INSTRUCTIONS TO FOLLOW >> How many lines in the records below include "Oksford"? Answer with the number only.

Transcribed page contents
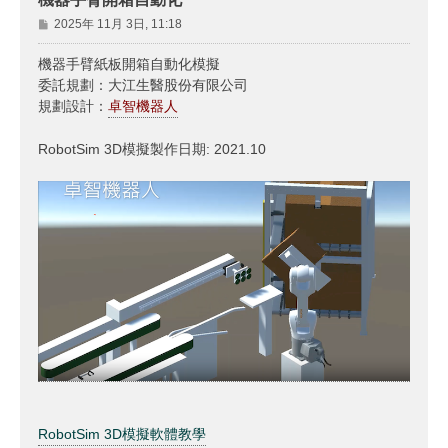
文
2025年 11月 3日, 11:18
章
機器手臂紙板開箱自動化模擬
委託規劃：大江生醫股份有限公司
規劃設計：
卓智機器人
RobotSim 3D模擬製作日期: 2021.10
RobotSim 3D模擬軟體教學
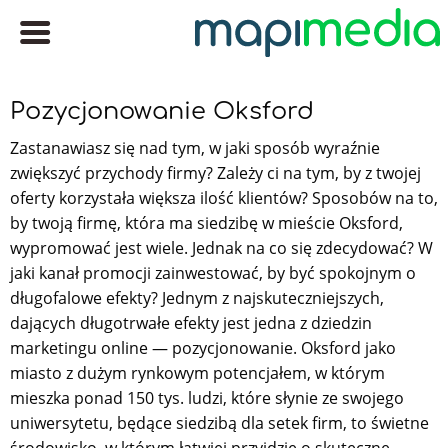
Pozycjonowanie Oksford
Zastanawiasz się nad tym, w jaki sposób wyraźnie
zwiększyć przychody firmy? Zależy ci na tym, by z twojej
oferty korzystała większa ilość klientów? Sposobów na to,
by twoją firmę, która ma siedzibę w mieście Oksford,
wypromować jest wiele. Jednak na co się zdecydować? W
jaki kanał promocji zainwestować, by być spokojnym o
długofalowe efekty? Jednym z najskuteczniejszych,
dających długotrwałe efekty jest jedna z dziedzin
marketingu online — pozycjonowanie. Oksford jako
miasto z dużym rynkowym potencjałem, w którym
mieszka ponad 150 tys. ludzi, które słynie ze swojego
uniwersytetu, będące siedzibą dla setek firm, to świetne
środowisko, w którym łatwiej przyjdzie o skuteczne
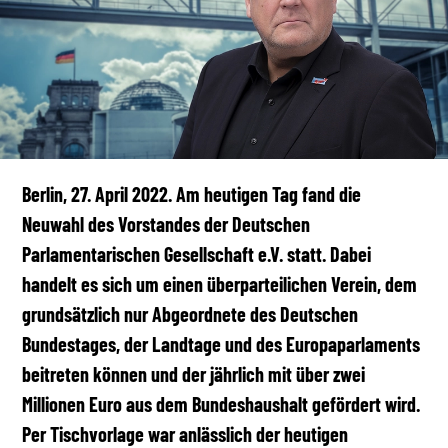
Berlin, 27. April 2022. Am heutigen Tag fand die
Neuwahl des Vorstandes der Deutschen
Parlamentarischen Gesellschaft e.V. statt. Dabei
handelt es sich um einen überparteilichen Verein, dem
grundsätzlich nur Abgeordnete des Deutschen
Bundestages, der Landtage und des Europaparlaments
beitreten können und der jährlich mit über zwei
Millionen Euro aus dem Bundeshaushalt gefördert wird.
Per Tischvorlage war anlässlich der heutigen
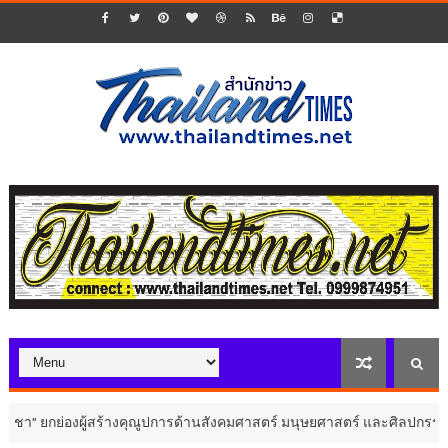
” ยกย่องผู้สร้างคุณูปการด้านสังคมศาสตร์ มนุษยศาสตร์ และศิลปกรรมศาสตร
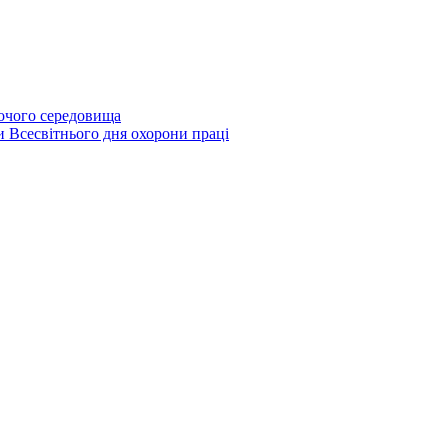
бочого середовища
и Всесвітнього дня охорони праці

SOLUTION BELOW >> 3